= EXERCISE DETAILS =
Among the entries, find each line that includes the string "español" and list it.

Items from a dataset
= Beginning of Section =
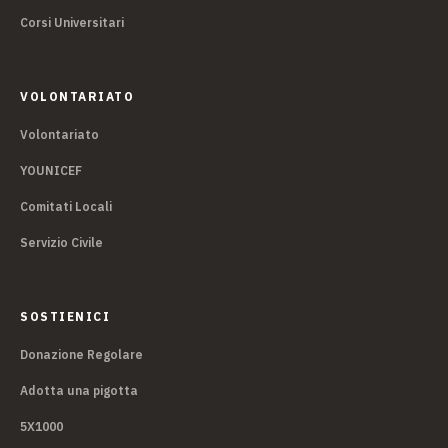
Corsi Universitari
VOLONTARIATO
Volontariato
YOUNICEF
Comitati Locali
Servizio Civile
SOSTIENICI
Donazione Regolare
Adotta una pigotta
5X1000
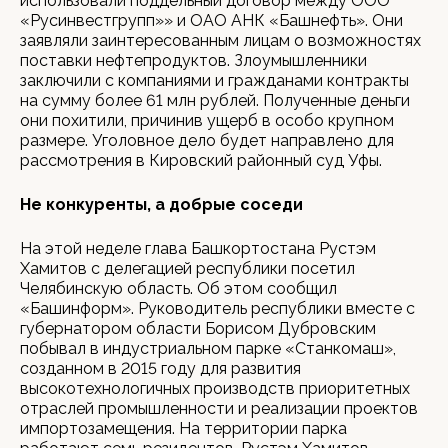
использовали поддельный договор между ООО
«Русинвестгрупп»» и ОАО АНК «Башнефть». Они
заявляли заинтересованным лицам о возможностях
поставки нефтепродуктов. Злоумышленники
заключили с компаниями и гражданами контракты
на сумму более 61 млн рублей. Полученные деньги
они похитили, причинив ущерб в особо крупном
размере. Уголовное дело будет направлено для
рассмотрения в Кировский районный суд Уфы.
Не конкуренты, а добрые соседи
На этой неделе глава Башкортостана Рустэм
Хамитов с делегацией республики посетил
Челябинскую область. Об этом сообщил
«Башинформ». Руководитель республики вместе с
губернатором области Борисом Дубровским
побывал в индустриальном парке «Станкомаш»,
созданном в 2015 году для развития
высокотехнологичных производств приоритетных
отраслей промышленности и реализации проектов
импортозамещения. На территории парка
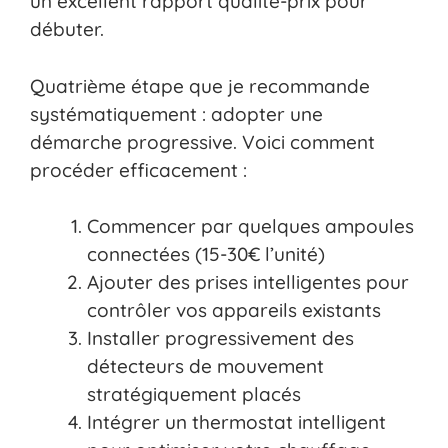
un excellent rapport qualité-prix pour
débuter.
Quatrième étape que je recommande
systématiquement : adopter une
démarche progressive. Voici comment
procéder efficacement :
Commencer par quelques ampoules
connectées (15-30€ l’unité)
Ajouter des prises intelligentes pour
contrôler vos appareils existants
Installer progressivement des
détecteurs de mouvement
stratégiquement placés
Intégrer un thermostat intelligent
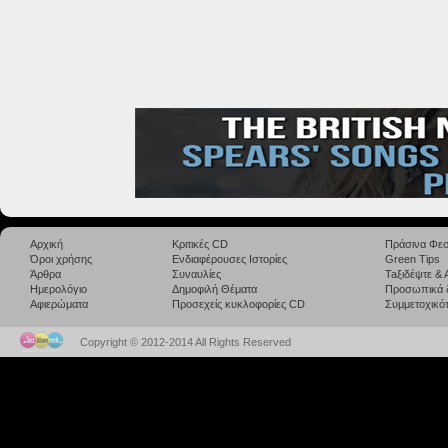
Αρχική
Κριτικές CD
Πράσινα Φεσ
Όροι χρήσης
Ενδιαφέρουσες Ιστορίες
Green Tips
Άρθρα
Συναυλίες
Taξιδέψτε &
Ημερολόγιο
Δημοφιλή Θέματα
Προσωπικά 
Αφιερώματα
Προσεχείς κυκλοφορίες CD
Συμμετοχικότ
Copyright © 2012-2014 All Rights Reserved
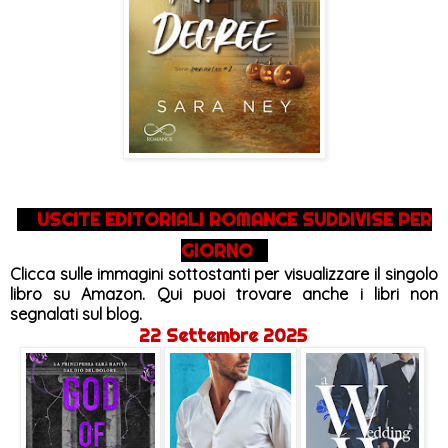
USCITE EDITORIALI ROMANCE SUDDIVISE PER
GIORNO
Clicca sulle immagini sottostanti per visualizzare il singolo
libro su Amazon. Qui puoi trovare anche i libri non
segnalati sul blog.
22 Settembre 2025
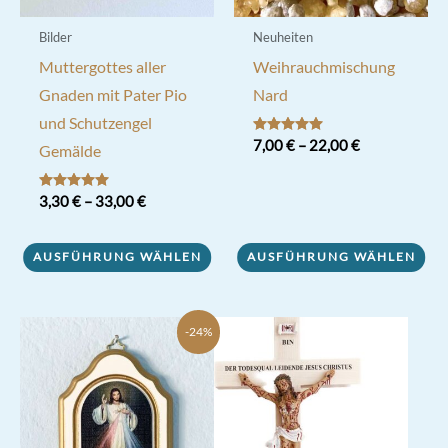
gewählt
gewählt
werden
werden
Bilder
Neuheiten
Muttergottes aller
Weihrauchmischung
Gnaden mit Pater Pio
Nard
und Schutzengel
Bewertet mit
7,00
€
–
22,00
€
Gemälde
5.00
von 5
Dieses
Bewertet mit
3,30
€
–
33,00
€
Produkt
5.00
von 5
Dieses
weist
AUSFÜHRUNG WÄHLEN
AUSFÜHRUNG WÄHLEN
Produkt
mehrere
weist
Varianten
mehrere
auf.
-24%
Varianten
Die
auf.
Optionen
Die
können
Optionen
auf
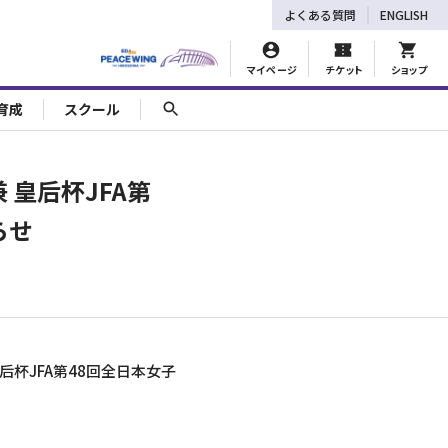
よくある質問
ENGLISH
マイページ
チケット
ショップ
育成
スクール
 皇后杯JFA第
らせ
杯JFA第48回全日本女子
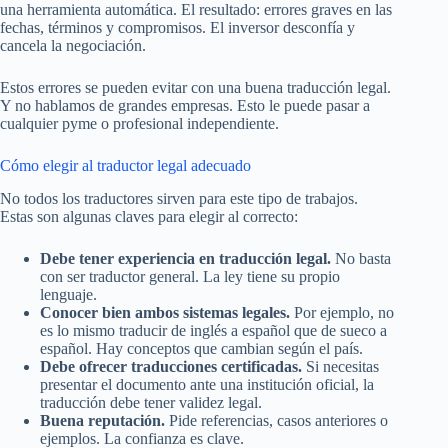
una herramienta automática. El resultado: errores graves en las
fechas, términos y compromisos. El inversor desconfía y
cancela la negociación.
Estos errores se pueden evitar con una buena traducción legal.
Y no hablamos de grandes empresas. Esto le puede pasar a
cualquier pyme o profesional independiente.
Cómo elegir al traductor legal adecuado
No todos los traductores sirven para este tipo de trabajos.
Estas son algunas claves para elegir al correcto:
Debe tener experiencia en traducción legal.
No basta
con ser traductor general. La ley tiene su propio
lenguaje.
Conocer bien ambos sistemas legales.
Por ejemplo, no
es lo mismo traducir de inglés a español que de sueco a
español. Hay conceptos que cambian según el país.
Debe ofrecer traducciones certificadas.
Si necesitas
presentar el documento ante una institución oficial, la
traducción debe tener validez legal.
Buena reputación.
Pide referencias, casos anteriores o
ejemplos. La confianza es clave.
= End of Section =
= Beginning of Section =
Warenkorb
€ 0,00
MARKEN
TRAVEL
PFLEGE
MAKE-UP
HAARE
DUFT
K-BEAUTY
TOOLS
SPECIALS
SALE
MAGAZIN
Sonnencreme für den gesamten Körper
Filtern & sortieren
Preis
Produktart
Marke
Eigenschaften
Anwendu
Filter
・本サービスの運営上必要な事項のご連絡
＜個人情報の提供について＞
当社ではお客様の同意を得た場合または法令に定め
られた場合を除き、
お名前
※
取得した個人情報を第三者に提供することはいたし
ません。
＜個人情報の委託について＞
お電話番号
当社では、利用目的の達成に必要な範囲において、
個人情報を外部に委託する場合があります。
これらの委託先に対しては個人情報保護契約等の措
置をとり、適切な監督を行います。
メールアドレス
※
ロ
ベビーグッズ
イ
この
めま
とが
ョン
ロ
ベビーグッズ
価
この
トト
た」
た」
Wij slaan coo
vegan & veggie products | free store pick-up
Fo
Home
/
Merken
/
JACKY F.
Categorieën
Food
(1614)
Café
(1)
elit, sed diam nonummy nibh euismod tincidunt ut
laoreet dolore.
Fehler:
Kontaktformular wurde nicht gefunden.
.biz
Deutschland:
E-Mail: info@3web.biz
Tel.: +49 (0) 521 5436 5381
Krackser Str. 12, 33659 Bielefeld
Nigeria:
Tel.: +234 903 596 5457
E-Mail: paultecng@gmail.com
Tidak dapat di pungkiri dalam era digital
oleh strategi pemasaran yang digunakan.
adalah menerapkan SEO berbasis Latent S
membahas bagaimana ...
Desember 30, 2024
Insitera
= End of Section =
= Beginning of Section =
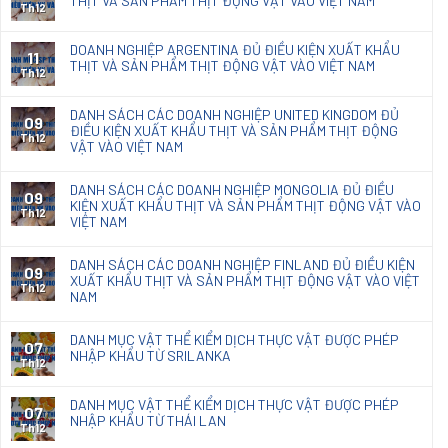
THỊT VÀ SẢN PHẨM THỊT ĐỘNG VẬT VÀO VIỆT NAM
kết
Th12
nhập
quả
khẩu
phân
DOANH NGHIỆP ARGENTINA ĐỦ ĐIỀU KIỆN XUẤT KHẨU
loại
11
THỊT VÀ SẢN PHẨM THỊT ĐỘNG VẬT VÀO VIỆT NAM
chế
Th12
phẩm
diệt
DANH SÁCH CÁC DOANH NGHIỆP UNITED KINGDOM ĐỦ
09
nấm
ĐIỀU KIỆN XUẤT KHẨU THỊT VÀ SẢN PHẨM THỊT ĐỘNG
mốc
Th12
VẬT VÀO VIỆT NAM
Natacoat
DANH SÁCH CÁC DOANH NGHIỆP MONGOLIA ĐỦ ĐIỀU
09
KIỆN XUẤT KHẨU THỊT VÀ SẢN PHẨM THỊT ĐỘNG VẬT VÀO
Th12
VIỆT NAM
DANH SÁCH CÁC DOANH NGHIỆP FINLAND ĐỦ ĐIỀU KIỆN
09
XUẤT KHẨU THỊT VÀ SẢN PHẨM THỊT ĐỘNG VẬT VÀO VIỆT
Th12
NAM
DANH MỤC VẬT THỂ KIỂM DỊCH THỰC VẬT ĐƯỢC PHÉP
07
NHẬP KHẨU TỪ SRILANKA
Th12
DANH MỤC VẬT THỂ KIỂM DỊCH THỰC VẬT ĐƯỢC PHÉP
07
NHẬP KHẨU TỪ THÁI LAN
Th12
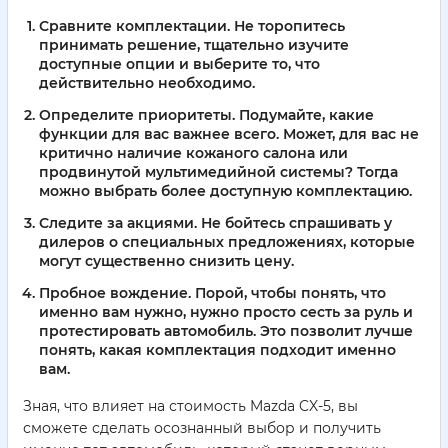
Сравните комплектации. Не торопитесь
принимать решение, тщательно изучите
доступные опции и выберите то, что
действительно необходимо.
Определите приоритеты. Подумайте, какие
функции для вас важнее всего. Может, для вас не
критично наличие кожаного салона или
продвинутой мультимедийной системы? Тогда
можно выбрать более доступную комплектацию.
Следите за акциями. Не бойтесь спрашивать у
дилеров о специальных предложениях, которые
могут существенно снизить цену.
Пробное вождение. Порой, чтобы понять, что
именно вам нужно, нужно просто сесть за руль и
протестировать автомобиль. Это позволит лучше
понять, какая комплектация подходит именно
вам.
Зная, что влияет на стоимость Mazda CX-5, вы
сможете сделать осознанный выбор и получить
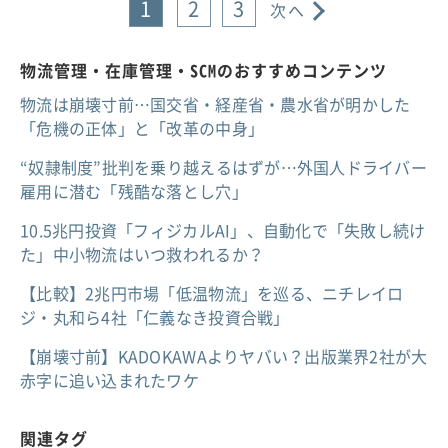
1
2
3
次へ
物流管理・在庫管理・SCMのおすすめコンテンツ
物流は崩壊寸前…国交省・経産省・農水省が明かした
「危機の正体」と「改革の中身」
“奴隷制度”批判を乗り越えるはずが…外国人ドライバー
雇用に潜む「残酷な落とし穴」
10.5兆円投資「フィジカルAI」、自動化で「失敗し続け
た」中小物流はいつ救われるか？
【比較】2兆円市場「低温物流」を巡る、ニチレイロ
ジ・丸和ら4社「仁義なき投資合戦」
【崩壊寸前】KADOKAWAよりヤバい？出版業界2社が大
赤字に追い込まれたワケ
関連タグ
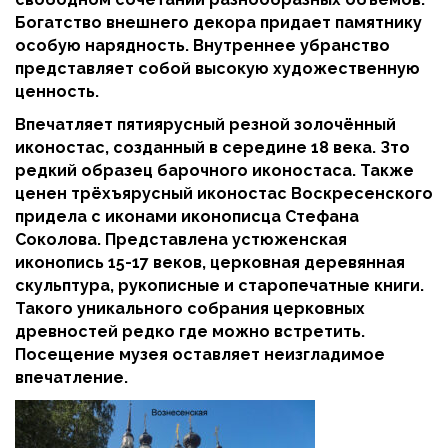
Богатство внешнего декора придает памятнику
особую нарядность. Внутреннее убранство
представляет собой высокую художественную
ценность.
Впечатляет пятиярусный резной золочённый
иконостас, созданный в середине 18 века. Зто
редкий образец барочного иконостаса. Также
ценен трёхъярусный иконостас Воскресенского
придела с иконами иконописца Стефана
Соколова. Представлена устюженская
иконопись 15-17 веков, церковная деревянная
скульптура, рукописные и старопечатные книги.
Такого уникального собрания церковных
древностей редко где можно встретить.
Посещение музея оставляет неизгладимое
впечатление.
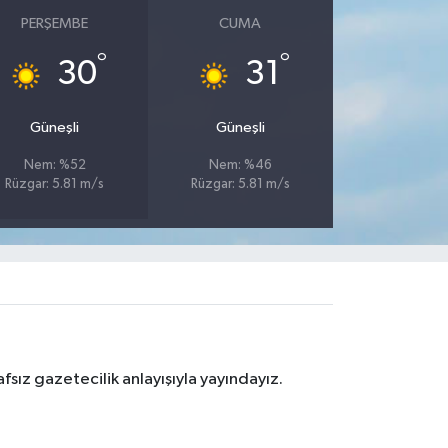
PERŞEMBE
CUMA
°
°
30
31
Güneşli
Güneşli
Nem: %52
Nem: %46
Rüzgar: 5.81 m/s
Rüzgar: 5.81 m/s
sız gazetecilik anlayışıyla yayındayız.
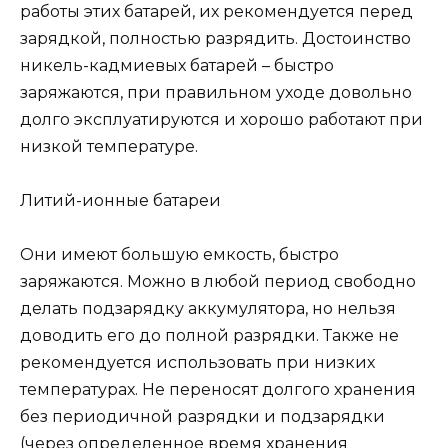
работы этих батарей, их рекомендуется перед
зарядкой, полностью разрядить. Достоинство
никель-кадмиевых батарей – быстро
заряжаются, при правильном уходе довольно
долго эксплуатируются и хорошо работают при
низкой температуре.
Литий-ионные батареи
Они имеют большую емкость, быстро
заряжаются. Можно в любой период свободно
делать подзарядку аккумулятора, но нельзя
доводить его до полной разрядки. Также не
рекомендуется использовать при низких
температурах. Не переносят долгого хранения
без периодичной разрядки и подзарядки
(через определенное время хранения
= End of Section =
= RESULT =
es lo mismo traducir de inglés a español que de sueco a
español. Hay conceptos que cambian según el país.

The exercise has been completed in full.